Problem statement >>
Copy each line of the records below that mentions the word "Medford".

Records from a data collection
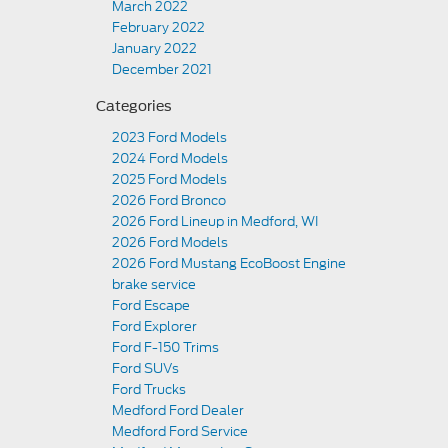
March 2022
February 2022
January 2022
December 2021
Categories
2023 Ford Models
2024 Ford Models
2025 Ford Models
2026 Ford Bronco
2026 Ford Lineup in Medford, WI
2026 Ford Models
2026 Ford Mustang EcoBoost Engine
brake service
Ford Escape
Ford Explorer
Ford F-150 Trims
Ford SUVs
Ford Trucks
Medford Ford Dealer
Medford Ford Service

Solution >>
2026 Ford Lineup in Medford, WI
Medford Ford Dealer
Medford Ford Service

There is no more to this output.